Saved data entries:

************

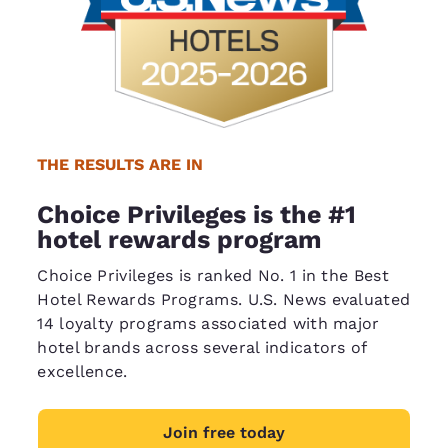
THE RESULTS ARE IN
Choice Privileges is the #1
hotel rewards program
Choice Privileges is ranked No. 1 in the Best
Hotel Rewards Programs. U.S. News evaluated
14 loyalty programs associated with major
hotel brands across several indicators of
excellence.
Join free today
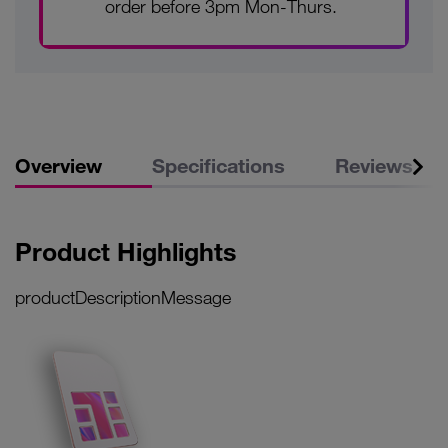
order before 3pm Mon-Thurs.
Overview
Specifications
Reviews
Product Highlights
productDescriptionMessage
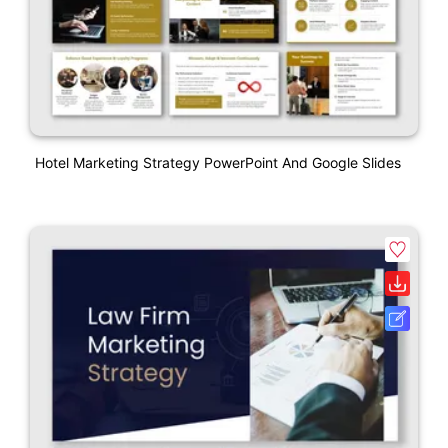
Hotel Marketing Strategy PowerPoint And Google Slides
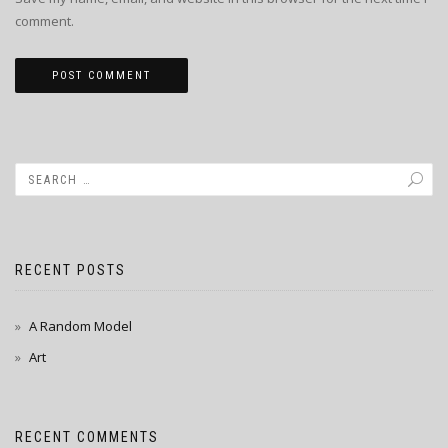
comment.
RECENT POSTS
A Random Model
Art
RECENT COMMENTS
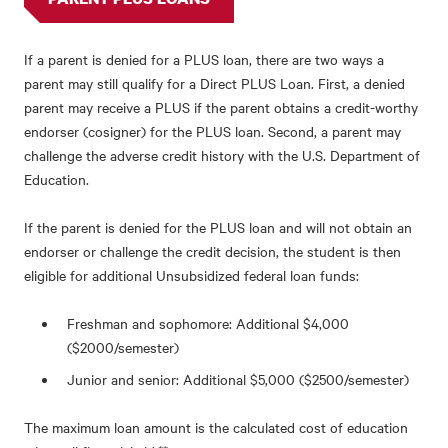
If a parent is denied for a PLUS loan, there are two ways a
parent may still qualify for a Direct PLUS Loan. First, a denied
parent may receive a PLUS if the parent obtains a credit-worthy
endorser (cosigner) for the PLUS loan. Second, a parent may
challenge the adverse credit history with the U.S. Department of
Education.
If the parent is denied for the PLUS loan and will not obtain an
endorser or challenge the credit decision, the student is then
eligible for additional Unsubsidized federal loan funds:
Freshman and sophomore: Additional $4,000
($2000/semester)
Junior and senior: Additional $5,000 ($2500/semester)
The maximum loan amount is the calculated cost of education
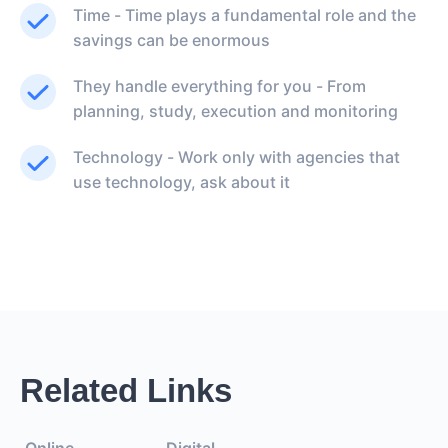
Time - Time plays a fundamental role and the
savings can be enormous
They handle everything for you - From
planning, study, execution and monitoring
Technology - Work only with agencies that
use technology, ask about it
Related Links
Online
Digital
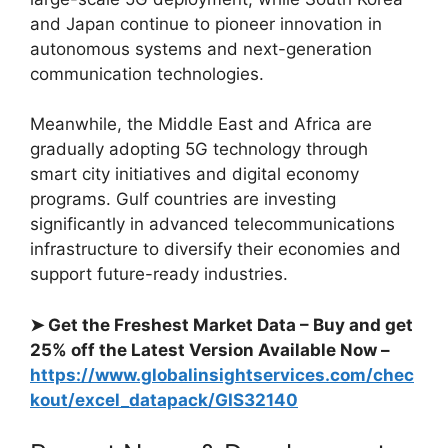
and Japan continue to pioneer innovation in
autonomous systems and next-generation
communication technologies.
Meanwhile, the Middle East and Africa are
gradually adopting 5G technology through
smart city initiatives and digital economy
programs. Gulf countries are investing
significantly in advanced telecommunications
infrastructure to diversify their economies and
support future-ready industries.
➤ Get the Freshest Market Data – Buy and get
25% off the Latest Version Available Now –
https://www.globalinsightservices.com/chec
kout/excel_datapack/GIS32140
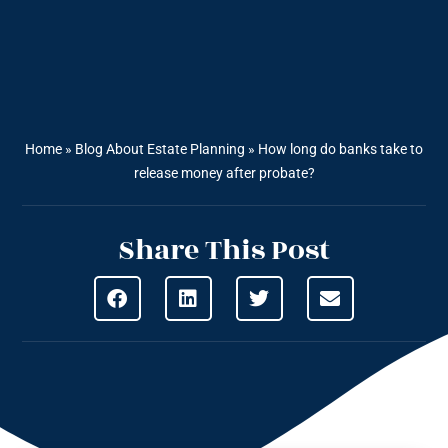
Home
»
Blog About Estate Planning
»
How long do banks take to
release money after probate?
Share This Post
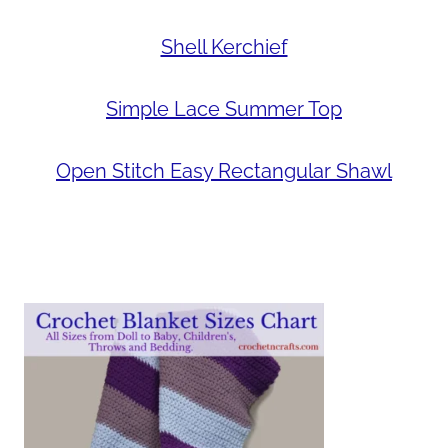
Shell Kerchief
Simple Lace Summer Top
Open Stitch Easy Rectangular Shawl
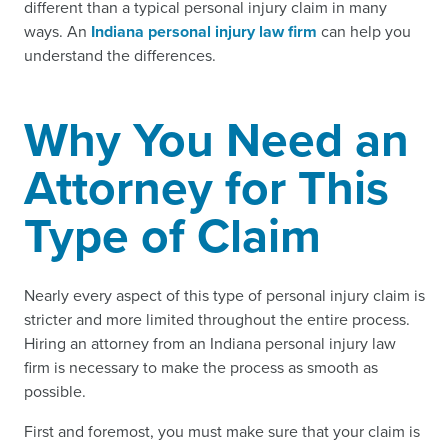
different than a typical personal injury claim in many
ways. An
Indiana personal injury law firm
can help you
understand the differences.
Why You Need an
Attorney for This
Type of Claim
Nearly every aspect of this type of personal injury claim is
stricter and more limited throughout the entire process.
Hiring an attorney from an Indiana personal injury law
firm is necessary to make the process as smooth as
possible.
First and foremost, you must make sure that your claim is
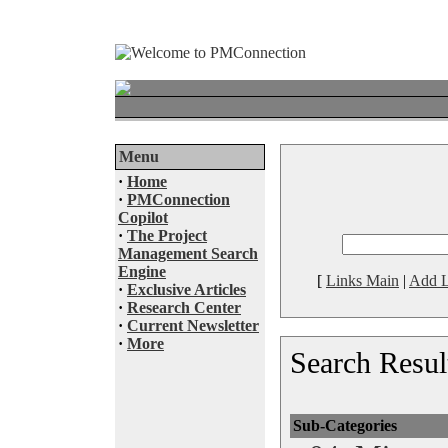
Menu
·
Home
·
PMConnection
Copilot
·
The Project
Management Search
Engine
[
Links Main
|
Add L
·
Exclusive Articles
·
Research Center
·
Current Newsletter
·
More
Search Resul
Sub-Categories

************

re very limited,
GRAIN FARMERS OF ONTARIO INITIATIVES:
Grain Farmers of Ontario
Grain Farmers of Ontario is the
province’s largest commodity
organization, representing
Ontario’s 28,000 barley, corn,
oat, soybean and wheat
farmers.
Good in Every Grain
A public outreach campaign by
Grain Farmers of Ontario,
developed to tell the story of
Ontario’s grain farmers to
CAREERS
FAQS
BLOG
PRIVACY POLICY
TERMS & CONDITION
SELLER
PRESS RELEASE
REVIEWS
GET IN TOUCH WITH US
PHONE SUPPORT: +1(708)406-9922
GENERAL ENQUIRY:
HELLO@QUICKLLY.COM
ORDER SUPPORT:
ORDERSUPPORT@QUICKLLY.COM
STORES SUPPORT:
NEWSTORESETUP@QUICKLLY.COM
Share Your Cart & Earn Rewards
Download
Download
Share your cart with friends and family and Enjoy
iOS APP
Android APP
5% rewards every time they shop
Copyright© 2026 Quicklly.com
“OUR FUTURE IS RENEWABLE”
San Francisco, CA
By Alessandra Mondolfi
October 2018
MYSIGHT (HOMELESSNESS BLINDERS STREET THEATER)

************

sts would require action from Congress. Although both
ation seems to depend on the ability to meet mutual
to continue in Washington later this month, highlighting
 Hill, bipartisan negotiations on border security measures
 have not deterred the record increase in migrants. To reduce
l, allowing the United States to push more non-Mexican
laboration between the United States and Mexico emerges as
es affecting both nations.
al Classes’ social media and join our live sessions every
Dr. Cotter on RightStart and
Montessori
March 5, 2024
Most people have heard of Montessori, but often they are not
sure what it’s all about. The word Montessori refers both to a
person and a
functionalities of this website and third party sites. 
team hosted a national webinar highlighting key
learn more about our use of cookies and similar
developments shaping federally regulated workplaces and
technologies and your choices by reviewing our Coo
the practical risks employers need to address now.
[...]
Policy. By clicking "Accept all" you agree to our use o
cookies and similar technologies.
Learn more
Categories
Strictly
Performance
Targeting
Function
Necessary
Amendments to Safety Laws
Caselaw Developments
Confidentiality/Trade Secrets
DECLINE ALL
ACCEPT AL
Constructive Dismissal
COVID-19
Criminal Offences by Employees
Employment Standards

************

*EXERCISE*
Take the entries above and return only the lines from the one with "Policy. By clicking" to the one with "Employment Standards", both included, unchanged.

*WRITTEN ANSWER*
Policy. By clicking "Accept all" you agree to our use o
cookies and similar technologies.
Learn more
Categories
Strictly
Performance
Targeting
Function
Necessary
Amendments to Safety Laws
Caselaw Developments
Confidentiality/Trade Secrets
DECLINE ALL
ACCEPT AL
Constructive Dismissal
COVID-19
Criminal Offences by Employees
Employment Standards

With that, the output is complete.